↓↓↓

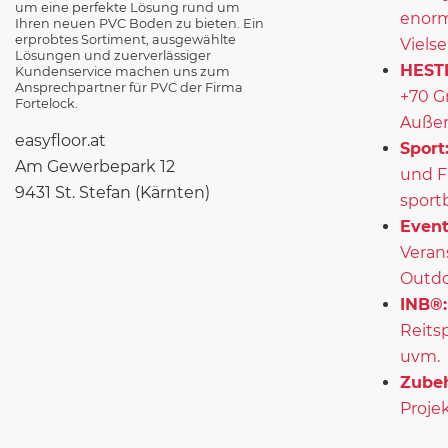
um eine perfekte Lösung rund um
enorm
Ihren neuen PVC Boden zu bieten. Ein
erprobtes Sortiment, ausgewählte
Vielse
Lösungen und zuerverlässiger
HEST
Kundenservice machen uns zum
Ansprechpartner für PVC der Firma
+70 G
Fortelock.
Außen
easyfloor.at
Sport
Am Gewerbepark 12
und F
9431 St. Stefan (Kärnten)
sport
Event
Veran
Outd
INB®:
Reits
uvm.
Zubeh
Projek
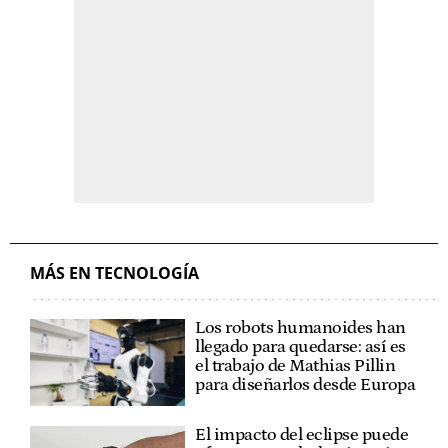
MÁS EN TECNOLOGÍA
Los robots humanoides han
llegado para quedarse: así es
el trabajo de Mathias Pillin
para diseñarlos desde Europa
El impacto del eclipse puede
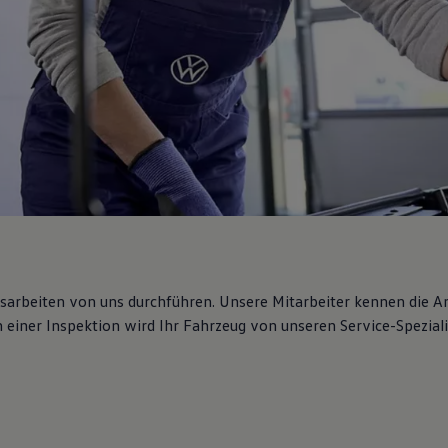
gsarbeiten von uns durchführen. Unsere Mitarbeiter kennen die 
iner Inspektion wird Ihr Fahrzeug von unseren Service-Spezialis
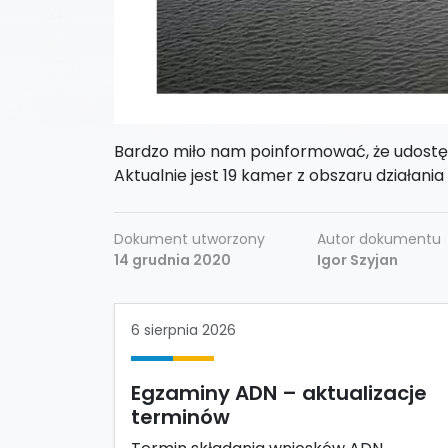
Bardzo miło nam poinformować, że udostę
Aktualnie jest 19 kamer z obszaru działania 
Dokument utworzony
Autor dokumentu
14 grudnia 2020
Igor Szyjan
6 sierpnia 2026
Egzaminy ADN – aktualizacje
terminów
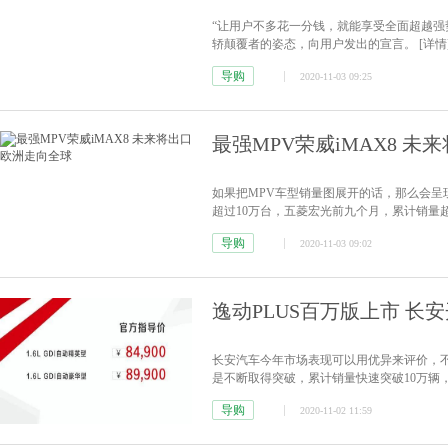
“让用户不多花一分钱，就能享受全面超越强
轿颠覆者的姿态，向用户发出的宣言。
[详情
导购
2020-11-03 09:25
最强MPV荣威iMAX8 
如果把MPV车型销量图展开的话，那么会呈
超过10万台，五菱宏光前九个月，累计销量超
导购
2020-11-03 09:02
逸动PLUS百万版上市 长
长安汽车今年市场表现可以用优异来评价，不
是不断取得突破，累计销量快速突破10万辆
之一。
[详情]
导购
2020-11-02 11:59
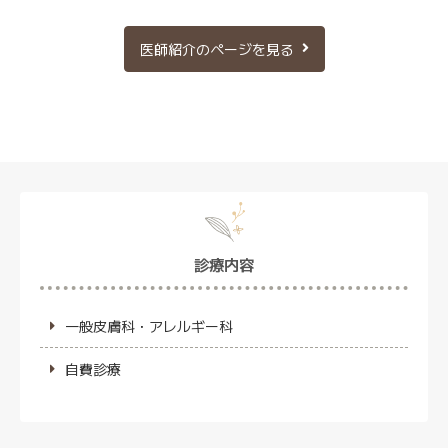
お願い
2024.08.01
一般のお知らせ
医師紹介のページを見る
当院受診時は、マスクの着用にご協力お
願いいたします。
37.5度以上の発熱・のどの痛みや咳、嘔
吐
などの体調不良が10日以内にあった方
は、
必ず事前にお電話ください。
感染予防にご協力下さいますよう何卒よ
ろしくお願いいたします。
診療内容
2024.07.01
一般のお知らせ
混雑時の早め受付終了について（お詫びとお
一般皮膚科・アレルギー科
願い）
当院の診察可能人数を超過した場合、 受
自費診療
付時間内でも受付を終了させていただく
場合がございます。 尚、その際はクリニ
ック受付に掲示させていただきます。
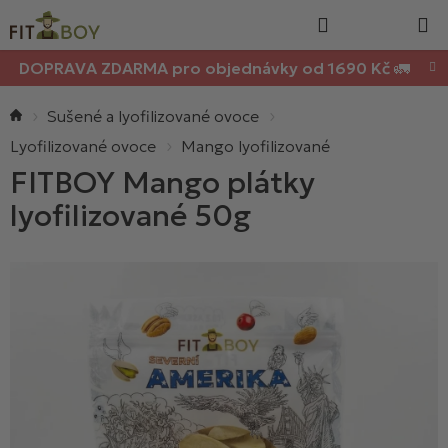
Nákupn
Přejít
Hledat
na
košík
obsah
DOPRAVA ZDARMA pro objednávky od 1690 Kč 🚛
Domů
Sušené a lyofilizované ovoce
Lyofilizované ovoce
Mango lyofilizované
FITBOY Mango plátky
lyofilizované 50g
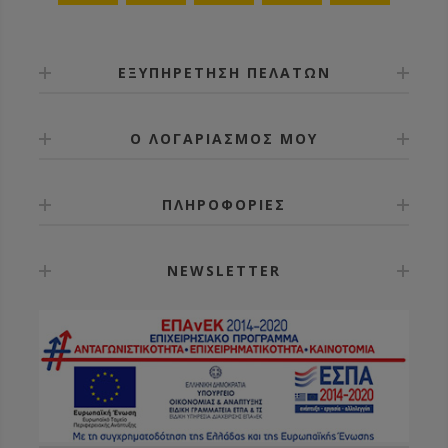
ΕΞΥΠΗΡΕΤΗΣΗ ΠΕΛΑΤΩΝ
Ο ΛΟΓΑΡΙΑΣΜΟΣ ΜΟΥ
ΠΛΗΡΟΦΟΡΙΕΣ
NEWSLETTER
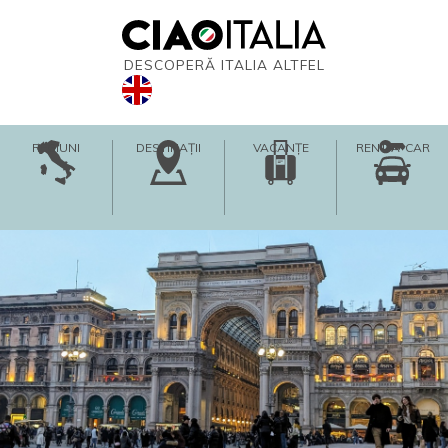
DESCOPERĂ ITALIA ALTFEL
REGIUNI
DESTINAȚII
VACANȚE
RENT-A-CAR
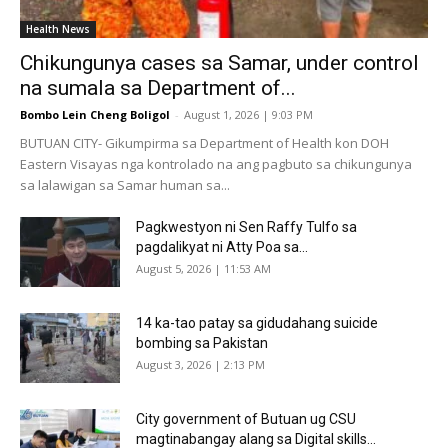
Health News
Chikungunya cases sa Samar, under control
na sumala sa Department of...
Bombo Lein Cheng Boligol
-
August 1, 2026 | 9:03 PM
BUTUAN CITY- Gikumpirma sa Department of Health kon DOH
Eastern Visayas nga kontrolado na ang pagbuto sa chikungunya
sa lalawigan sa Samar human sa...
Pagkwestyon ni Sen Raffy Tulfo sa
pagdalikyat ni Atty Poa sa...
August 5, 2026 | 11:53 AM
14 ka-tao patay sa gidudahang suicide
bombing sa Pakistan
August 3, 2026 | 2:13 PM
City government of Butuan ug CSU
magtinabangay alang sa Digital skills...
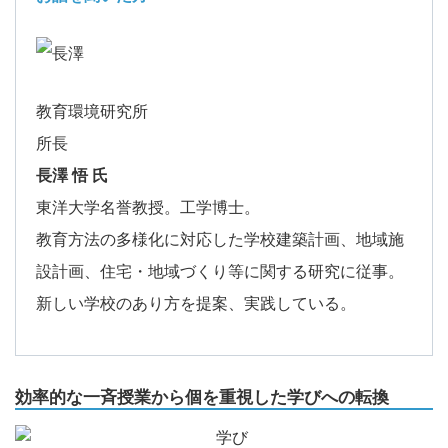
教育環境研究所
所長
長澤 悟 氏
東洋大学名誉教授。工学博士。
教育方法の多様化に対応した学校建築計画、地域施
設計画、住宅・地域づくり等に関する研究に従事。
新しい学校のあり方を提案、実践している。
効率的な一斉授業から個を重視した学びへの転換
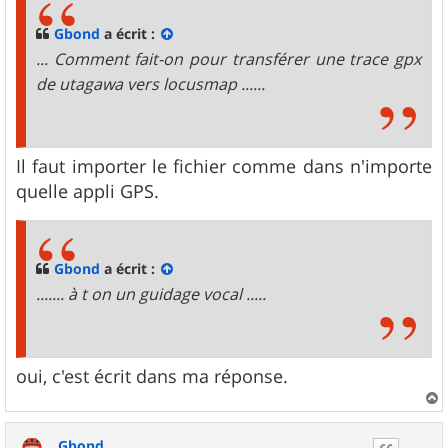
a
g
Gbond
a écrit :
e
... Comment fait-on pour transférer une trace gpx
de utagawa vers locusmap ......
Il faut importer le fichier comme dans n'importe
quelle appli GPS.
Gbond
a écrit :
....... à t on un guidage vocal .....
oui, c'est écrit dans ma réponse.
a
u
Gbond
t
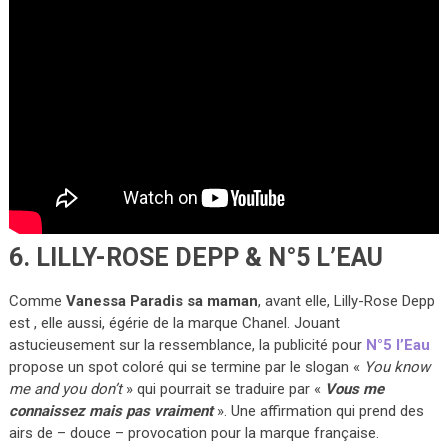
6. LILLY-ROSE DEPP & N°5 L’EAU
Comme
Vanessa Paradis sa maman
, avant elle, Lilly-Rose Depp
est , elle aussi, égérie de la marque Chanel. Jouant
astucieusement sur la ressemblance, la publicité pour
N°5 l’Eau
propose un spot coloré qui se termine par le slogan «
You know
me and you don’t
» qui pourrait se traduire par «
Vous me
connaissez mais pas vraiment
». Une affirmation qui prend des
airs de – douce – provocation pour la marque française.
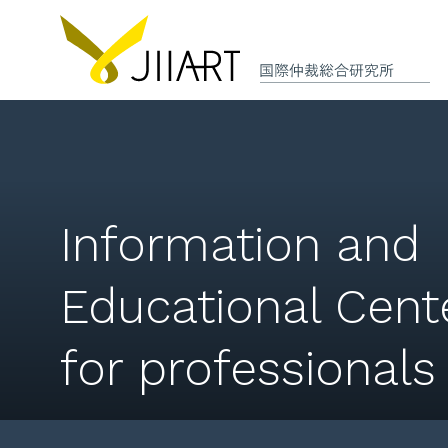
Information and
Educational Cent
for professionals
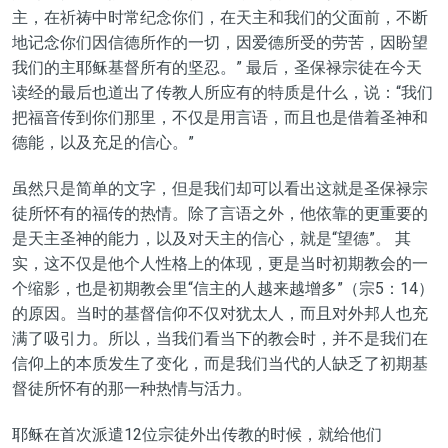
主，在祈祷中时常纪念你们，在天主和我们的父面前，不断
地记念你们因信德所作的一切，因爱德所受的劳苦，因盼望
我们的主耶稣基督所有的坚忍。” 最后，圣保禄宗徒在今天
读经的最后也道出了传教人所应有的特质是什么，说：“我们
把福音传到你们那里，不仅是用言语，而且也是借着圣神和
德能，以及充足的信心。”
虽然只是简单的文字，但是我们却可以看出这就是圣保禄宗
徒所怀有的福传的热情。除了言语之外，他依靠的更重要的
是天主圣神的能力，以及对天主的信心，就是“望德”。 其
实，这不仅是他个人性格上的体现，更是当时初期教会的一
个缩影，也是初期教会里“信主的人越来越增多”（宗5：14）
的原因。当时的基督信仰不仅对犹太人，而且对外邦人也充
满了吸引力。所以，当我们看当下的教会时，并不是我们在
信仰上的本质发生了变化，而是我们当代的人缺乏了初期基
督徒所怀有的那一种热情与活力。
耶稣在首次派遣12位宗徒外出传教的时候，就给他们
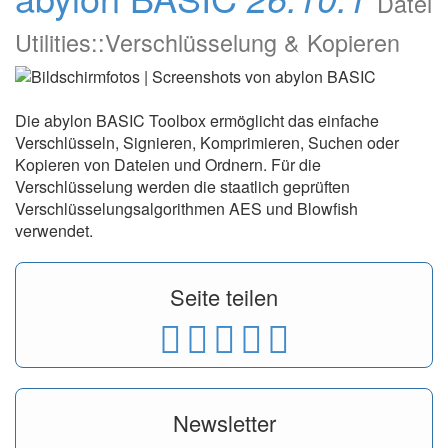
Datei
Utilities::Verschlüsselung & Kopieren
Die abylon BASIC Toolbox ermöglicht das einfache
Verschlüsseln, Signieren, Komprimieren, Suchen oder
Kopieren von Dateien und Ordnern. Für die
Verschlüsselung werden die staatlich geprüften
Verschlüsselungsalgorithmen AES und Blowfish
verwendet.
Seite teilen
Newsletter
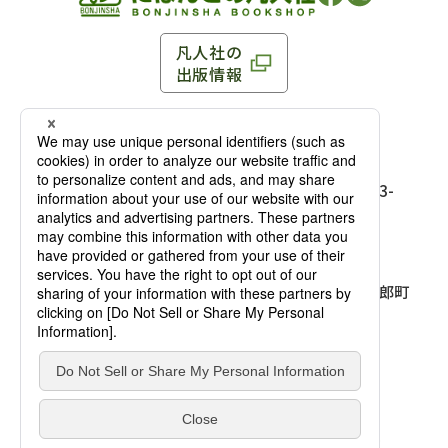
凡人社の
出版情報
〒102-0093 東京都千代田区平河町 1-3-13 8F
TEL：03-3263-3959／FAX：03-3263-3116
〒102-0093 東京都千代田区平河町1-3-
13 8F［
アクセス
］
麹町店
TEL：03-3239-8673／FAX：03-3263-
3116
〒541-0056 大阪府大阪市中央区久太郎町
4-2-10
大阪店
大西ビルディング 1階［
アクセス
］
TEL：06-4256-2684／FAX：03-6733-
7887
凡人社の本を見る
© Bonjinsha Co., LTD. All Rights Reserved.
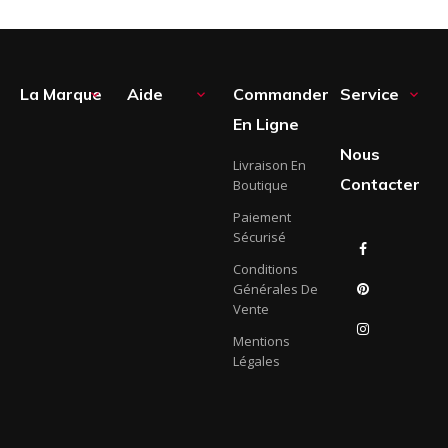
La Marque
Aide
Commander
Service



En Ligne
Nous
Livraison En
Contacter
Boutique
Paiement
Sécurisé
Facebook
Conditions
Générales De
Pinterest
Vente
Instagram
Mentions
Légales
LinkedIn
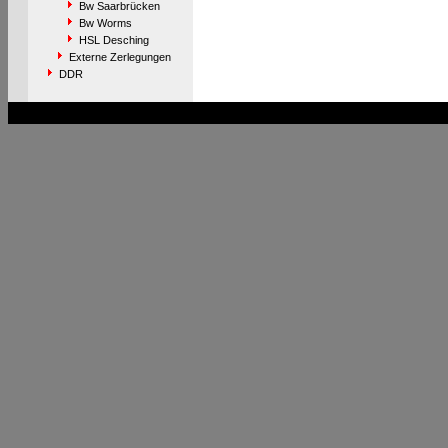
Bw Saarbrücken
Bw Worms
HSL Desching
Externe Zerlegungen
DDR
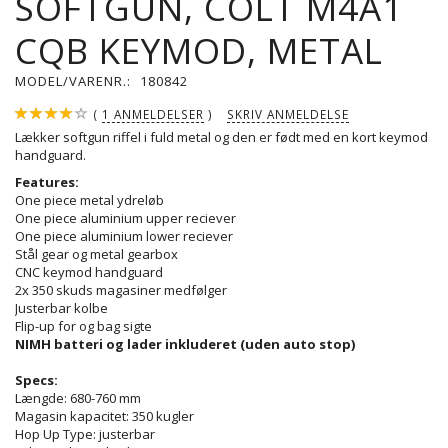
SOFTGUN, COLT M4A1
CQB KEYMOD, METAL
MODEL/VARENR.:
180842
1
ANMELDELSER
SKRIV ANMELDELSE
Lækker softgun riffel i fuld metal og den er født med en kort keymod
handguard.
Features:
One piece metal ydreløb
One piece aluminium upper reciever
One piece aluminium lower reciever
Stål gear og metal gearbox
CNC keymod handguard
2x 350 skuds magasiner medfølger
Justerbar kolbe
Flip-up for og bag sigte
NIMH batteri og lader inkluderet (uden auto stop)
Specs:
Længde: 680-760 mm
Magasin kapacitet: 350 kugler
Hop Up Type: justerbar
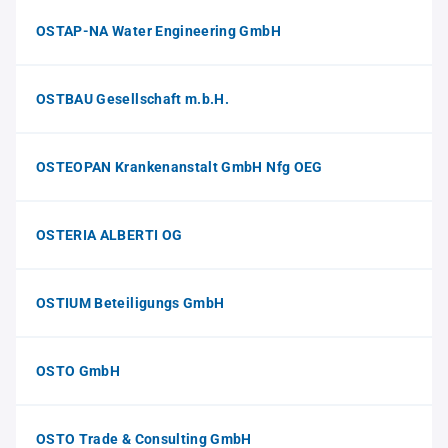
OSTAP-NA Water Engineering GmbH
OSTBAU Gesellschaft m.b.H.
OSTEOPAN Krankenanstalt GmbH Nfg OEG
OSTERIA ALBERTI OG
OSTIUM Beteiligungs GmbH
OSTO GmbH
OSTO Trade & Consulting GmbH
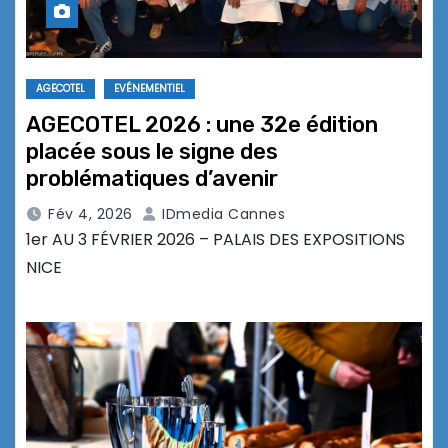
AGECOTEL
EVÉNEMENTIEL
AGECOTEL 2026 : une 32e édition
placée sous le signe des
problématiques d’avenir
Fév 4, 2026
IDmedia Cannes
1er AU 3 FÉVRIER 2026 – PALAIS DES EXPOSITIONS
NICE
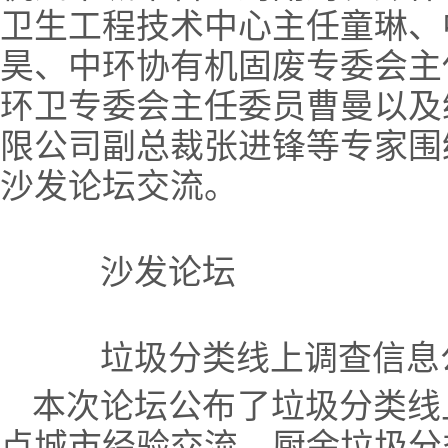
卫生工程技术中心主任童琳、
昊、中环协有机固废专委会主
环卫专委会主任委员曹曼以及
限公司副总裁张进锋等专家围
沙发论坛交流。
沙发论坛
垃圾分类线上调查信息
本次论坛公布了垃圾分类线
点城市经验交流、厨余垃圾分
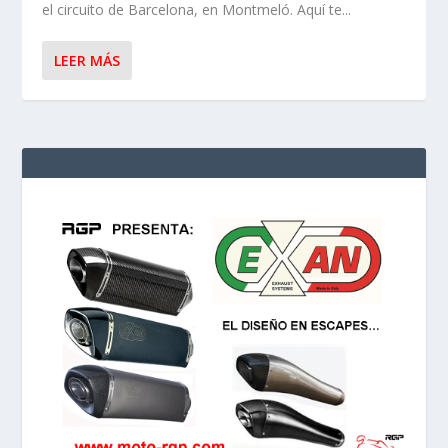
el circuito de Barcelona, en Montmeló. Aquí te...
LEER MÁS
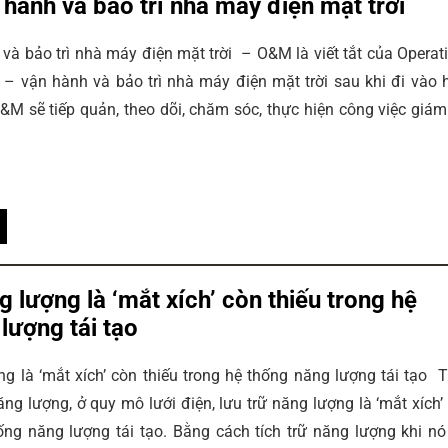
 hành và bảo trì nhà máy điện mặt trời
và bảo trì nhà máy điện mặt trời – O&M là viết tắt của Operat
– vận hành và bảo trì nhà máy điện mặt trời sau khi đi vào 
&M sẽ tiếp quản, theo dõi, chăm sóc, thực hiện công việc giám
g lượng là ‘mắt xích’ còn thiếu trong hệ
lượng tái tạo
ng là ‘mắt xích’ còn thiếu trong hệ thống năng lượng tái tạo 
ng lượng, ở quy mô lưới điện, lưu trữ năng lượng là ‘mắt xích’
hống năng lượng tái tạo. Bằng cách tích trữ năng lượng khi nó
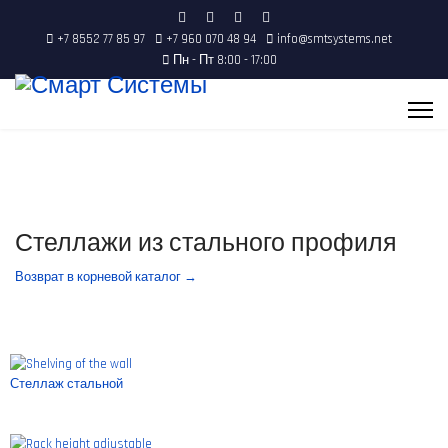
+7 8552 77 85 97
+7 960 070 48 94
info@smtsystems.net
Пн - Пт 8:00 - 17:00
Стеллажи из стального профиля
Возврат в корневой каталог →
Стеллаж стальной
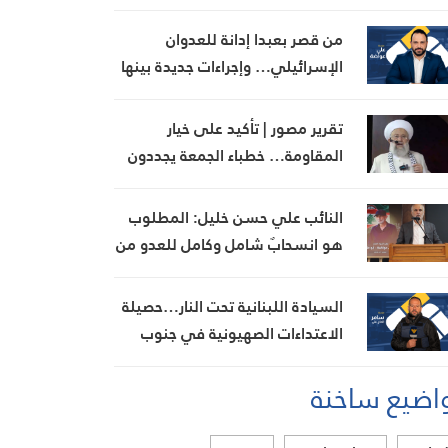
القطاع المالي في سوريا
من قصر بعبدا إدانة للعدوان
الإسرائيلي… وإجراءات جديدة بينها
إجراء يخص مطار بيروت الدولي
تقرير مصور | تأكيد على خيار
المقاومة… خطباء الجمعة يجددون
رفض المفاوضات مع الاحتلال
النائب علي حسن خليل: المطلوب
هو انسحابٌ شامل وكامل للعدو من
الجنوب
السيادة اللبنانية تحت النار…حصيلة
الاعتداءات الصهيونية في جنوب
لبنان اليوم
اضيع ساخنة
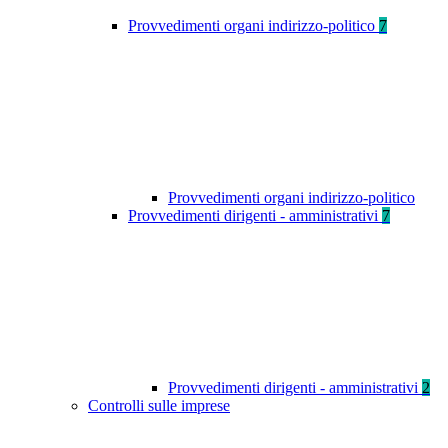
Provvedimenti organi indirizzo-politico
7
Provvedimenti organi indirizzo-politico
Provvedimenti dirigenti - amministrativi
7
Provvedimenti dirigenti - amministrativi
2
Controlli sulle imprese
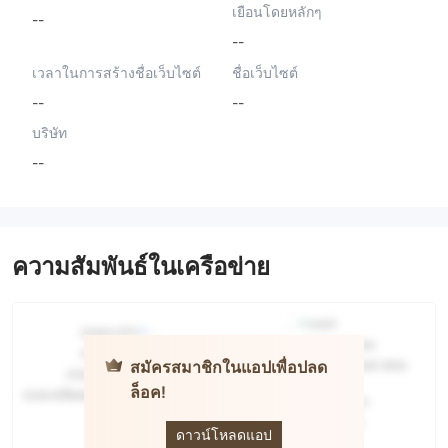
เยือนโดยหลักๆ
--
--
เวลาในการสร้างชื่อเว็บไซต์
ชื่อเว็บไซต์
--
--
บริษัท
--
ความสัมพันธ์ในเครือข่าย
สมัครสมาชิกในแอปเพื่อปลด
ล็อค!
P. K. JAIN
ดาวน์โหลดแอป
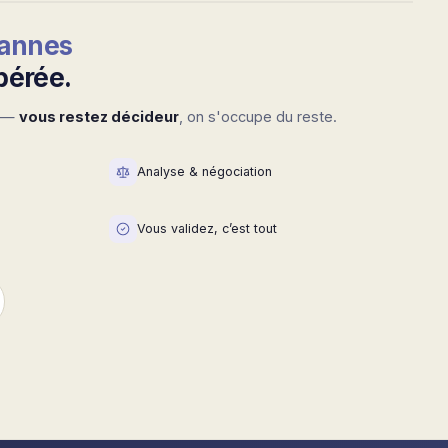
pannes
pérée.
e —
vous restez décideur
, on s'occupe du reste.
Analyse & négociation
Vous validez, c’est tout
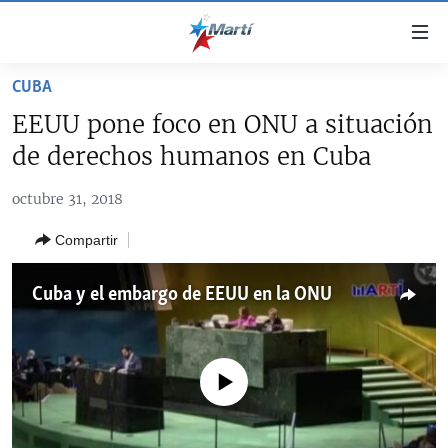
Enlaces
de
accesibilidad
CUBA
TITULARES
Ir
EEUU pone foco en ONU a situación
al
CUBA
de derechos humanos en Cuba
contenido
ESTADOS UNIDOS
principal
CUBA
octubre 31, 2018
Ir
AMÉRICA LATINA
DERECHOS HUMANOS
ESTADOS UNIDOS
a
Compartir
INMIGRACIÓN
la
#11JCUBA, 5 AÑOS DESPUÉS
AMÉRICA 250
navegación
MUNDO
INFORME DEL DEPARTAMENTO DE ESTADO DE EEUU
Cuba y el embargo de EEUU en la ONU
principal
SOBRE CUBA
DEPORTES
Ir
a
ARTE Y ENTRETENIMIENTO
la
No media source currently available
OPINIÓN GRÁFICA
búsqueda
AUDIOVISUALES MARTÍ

↑↑↑

▶ [Work to complete]: For every line of the material that holds the word "OSTO", make a copy.

▶ [Response below]:
OSTO GmbH
OSTO Trade & Consulting GmbH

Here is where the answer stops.